As my hon. Friend said, we can do a great deal in advance of a fully reformed system and some of that work has already started. We are working closely with coroners to increase the focus of the service on bereaved families—many coroners already consult families as a routine part of their investigations. I am delighted with the way in which several coroners are taking that work forward. They are seriously considering the way in which families and others receive information about a death and how communications can be improved. I know that some coroners are reviewing the leaflets that they provide and are in discussion with groups and others who work with the bereaved to ascertain what improvements they could make.
In the longer term, building on such work, we will develop a family charter to set out the service standards that can be expected throughout England and Wales. We are also promoting the sharing of good practice.
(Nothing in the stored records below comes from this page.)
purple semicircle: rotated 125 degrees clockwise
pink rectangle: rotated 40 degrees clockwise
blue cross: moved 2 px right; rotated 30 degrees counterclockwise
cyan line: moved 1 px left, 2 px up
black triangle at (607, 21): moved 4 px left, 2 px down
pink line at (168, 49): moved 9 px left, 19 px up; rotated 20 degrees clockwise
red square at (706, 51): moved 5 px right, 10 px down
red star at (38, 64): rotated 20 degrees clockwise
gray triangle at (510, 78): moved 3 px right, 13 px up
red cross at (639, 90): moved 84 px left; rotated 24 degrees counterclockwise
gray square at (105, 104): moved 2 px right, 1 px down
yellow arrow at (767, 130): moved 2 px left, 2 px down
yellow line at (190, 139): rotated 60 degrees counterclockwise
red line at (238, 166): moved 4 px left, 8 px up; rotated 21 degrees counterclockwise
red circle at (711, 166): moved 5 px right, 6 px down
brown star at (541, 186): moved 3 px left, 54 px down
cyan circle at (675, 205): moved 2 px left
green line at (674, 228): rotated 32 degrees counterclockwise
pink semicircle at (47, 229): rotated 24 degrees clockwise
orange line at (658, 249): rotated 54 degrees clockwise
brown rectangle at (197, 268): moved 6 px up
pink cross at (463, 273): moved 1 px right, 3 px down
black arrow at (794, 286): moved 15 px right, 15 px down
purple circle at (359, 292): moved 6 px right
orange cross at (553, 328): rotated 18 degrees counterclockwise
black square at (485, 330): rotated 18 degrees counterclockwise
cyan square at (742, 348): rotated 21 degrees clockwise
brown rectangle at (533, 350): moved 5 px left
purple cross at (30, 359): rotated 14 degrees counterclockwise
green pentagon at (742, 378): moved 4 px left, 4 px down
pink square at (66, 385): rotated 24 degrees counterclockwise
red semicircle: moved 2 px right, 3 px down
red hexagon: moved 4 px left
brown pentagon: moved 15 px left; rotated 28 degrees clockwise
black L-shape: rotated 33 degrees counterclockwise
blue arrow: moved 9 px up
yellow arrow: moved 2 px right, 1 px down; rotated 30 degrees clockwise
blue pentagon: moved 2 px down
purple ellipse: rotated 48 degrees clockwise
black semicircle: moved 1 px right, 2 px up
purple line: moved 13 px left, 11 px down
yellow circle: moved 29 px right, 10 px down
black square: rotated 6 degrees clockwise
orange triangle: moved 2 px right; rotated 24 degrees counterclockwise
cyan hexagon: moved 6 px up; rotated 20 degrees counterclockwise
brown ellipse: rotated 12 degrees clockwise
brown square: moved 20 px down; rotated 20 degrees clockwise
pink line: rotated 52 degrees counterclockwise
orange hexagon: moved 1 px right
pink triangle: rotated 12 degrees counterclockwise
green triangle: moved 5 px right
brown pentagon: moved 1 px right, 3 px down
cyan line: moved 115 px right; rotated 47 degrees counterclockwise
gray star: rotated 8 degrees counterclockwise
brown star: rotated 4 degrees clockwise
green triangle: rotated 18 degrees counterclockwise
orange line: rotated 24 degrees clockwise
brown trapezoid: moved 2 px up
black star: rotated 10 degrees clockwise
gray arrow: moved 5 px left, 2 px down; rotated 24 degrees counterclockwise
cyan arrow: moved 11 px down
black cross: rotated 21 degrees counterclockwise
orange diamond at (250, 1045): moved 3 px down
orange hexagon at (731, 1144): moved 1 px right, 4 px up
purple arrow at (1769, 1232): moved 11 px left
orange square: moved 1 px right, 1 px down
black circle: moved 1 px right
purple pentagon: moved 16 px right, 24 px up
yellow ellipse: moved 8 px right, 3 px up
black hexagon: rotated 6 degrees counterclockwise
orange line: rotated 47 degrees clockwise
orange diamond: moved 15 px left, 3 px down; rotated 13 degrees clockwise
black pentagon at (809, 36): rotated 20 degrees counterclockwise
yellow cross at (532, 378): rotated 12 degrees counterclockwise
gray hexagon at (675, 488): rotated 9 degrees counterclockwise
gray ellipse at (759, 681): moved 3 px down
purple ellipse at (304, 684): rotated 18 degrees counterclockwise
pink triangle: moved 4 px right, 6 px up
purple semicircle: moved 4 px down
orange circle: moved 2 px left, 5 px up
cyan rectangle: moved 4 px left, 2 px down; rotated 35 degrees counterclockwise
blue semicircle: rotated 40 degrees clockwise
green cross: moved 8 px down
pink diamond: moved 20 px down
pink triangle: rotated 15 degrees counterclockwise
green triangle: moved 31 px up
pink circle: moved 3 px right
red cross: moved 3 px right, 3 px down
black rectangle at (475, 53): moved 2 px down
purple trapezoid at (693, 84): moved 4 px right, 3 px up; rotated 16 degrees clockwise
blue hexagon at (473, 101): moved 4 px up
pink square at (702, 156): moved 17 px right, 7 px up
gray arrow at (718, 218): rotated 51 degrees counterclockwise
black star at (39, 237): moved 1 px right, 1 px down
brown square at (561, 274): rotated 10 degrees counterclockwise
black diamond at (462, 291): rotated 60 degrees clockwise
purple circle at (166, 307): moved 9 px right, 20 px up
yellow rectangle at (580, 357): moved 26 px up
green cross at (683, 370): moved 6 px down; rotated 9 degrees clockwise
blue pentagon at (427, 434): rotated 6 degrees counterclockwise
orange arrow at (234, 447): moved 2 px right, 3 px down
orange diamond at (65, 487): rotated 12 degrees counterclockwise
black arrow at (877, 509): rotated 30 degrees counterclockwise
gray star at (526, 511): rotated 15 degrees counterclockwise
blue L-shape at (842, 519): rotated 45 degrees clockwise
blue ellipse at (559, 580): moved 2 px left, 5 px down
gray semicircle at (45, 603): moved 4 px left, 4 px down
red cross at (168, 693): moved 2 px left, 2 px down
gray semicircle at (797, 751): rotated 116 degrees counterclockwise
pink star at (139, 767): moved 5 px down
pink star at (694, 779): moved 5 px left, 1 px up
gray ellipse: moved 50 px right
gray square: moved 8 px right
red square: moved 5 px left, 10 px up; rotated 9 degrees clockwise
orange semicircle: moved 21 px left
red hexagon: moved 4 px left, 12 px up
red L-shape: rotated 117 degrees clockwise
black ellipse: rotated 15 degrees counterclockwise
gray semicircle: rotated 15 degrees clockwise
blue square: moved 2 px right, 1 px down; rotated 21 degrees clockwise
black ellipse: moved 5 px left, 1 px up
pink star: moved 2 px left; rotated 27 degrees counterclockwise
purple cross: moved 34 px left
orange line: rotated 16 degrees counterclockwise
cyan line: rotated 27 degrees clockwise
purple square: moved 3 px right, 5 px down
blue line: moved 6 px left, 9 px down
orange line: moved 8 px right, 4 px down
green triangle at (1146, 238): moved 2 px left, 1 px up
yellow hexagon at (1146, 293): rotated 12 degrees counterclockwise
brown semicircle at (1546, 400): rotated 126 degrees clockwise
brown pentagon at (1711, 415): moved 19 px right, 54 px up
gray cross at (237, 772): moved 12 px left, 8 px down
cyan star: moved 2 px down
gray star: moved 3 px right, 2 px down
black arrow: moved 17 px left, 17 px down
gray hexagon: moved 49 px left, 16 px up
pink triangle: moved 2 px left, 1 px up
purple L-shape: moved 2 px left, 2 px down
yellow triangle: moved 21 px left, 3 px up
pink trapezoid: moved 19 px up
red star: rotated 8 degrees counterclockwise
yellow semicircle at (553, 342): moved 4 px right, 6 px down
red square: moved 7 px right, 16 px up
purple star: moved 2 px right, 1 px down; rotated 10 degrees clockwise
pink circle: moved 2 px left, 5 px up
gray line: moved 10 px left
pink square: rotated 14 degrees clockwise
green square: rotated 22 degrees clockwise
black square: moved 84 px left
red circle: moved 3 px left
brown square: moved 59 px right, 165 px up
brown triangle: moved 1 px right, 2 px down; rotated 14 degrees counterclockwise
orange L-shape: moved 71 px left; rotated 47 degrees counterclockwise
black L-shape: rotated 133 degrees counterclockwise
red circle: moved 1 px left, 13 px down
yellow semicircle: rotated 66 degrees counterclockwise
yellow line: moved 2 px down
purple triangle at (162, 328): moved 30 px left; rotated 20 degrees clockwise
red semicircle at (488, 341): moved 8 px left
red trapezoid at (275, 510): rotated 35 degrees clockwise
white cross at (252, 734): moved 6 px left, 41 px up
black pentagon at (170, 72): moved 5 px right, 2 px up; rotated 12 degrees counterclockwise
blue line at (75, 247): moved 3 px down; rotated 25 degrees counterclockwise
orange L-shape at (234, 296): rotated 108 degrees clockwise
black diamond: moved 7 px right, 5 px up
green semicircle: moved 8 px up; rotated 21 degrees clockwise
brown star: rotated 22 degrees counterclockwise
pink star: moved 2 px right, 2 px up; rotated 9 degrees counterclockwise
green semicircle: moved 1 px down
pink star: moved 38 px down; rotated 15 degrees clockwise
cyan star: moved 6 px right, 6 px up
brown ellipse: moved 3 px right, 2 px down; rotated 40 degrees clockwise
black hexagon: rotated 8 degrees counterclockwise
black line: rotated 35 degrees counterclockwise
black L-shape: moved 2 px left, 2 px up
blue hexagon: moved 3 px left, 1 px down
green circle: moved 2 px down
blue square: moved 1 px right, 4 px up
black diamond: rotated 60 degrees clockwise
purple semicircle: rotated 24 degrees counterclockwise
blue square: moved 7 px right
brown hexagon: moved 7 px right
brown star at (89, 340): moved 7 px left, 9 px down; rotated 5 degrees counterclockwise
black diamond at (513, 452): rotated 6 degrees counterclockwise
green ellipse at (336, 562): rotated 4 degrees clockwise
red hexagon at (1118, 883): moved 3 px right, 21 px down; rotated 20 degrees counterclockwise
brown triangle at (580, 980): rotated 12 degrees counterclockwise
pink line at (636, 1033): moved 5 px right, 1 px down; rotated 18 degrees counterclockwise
Using modern techniques developed by the Coroners Society of England and Wales, coroners are already making far more use of each other's experience. At the Home Office-funded training courses for coroners, we are making sure that sharing good practice is built into each course.
I pay tribute to the coroners for the way in which so many have made real strides in ensuring that their work and that of their staff meets the increasingly high standards that the public and central Government now expect. Working with local authority funders and local police forces, many coroners have made significant progress in their case management systems and their approach to inquests—especially those that take a long time to arrange—in reviewing their performance and making sure that they work closely with other local services. For example, many coroners have been actively reviewing the number of post mortems that they request, and others have been developing important new links with registrars and primary care trusts as well as with voluntary groups who can support the bereaved.
As I explained earlier, the next milestone in our programme is publication of a White Paper. That will set out the details of our reform programme. We will need primary legislation to give us the powers that we need and we will also need to develop the necessary professional leadership in the form of a chief coroner and a coroners council.
I reiterate the Government's full commitment to the delivery of fundamental coroner and death certification reform at the earliest opportunity—
The motion having been made after Seven o'clock, and the debate having continued for half an hour, Mr. Deputy Speaker adjourned the House without Question put, pursuant to the Standing Order.
Adjourned at thirteen minutes past Eight o'clock.